While people with ASD have difficulties with communication, people with Williams syndrome (WS) exhibit hypersociability (Bellugi, Adolphs, Cassady, & Chiles, 1999; Capitao, Sampaio, Fernandez, Sousa, Pinheiro, & Gibcalves, 2011). These conditions have opposite characteristic traits of communication (Asada & Itakura, 2012). Inui (2013) investigated cortical network abnormalities in ASD and WS, and discussed the abnormalities he observed in five structures (amygdala, hippocampus, orbitofrontal cortex, inferior frontal cortex, posterior parietal lobe) in ASD and WS. He proposes an interesting neuroscientific framework to understand these findings in a unified manner.

Developmental dyslexia

People with DD have difficulties with reading and often writing. Snowling and Hulme (2013) reviewed reading impairment in children. They discuss definitions, the continuous variation in reading skills, the overlap between reading and language disorders, and evidence-based interventions for reading disorders. They also address the differences between alphabetic and nonalphabetic systems. They think that children who are at risk of dyslexia can be identified early, before they develop a sense of failure, and discuss the need for timely intervention based on assessments. They insist that this disorder is dimensional rather than a discrete diagnostic.

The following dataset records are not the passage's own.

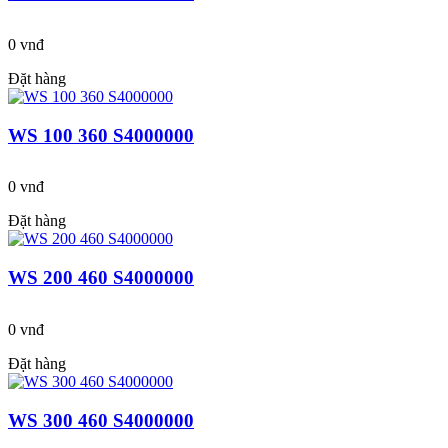
0 vnđ
Đặt hàng
WS 100 360 S4000000
0 vnđ
Đặt hàng
WS 200 460 S4000000
0 vnđ
Đặt hàng
WS 300 460 S4000000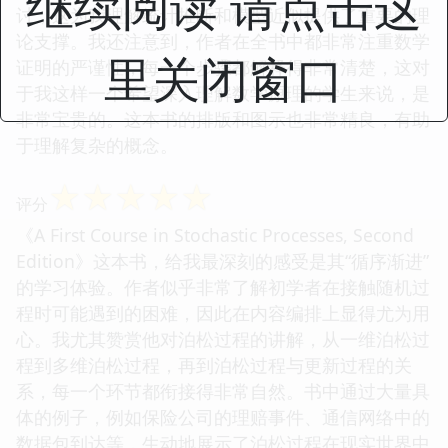
继续阅读 请点击这
讨，这为我理解统计推断和模型近似提供了重要的理
论支撑。我还注意到，作者在全书中都非常注重数学
里关闭窗口
证明的严谨性，每一个步骤都解释得非常清楚，这对
于我这样一个希望深入理解数学原理的学生来说，是
非常宝贵的。这本书的排版和图示也非常精良，有助
于理解复杂的概念。
☆
☆
☆
☆
☆
评分
《A First Course in Stochastic Processes, Second
Edition》这本书，给我最深刻的感受是其“循序渐进”
的学习体验。作者似乎非常了解初学者在接触随机过
程时可能遇到的困难，因此在内容编排上显得尤为用
心。我尤其赞赏他对泊松过程的讲解，从一维泊松过
程到多维泊松过程，再到泊松过程与更新过程的关
系，每一个环节都衔接得非常自然。书中通过大量具
体的例子，例如保险公司的理赔事件、通信网络中的
数据包到达等，生动地展示了泊松过程在现实世界中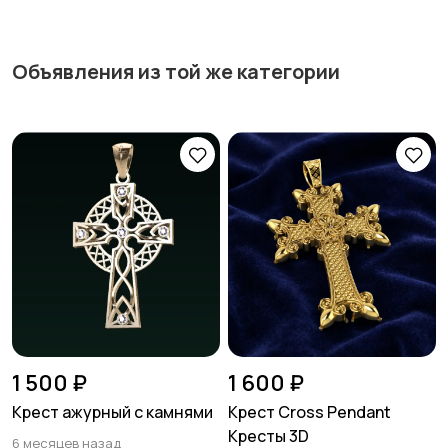
Объявления из той же категории
1 500 ₽
1 600 ₽
Крест ажурный с камнями
Крест Cross Pendant
Кресты 3D
6 месяцев назад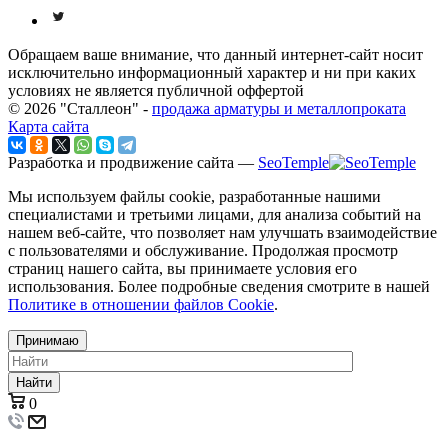
Обращаем ваше внимание, что данный интернет-сайт носит
исключительно информационный характер и ни при каких
условиях не является публичной оффертой
© 2026 "Сталлеон" -
продажа арматуры и металлопроката
Карта сайта
Разработка и продвижение сайта —
SeoTemple
Мы используем файлы cookie, разработанные нашими
специалистами и третьими лицами, для анализа событий на
нашем веб-сайте, что позволяет нам улучшать взаимодействие
с пользователями и обслуживание. Продолжая просмотр
страниц нашего сайта, вы принимаете условия его
использования. Более подробные сведения смотрите в нашей
Политике в отношении файлов Cookie
.
Принимаю
Найти
0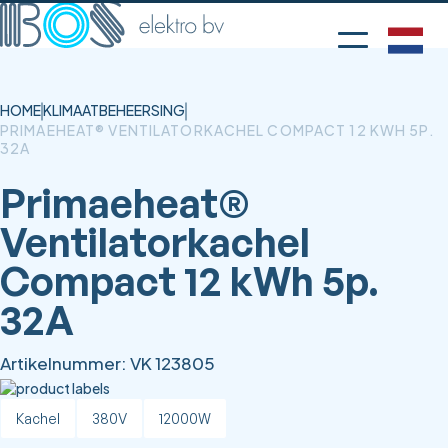
HOME
KLIMAATBEHEERSING
PRIMAEHEAT® VENTILATORKACHEL COMPACT 12 KWH 5P.
32A
Primaeheat®
Ventilatorkachel
Compact 12 kWh 5p.
32A
Artikelnummer:
VK 123805
Kachel
380V
12000W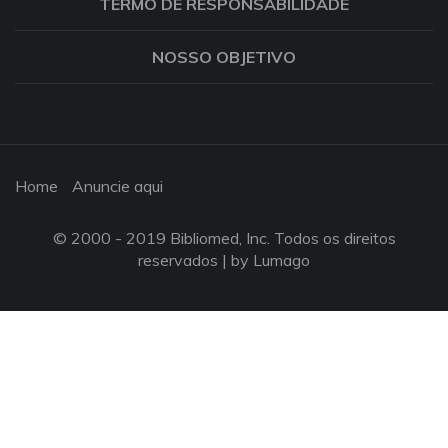
TERMO DE RESPONSABILIDADE
NOSSO OBJETIVO
Home
Anuncie aqui
© 2000 - 2019 Bibliomed, Inc. Todos os direitos
reservados |
by Lumago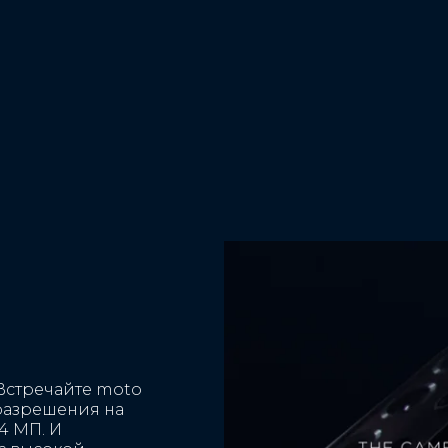
чение для
Программное обеспечение основ
ной камерой
камеры
 съемка, видео
Основная: ночное видение, оптимиз
lapse, электронная
снимков, автосъемка улыбки,
ения
интеллектуальная композиция, HDR,
видео Timelapse,
таймер, фотоклип, серийная съемка,
ктронная
ручной режим, режим портрета, обре
ения Макро:
точечный цвет, синемаграфия, панор
ация изображения
фильтры, масштабирование с высоки
разрешением, фотографии формата
лучший снимок, интеграция Google
Объектив™, стикеры дополн. реальн
(через обновление Playstore)
Сверхширокоугольная: автосъемка у
интеллектуальная композиция, панор
HDR, таймер, фотоклип, серийная съ
Встречайте moto
ручной режим, точечный цвет,
разрешения на
синемаграфия, фильтры, масштабиро
4 МП. И
с высоким разрешением, фотографи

Attention deficit and hyperactivity disorder

People with ADHD often have difficulties controlling their responses. They often have inefficient executive functions (e.g., set shifting, response inhibition, planning, working memory). Robinson and Tripp (2013) investigated neuropsychological functioning (intellectual function, design fluency, spatial organization, and visual memory) in children with ADHD and a control group. They divided children with ADHD into those with persistent ADHD and those with ADHD in partial remission, and found that persistent ADHD was associated with greater cognitive impairment.

I hope that this special issue can stimulate both studies on developmental disorders and studies in cognitive science. Studies on developmental disorders are needed to promote understanding of the mechanisms for perception, memory, learning, emotion, and other basic psychological functions. I believe that if researchers in basic science and clinical researchers draw from each other's studies from a dimensional viewpoint, we may be able to achieve a deeper understanding of human nature.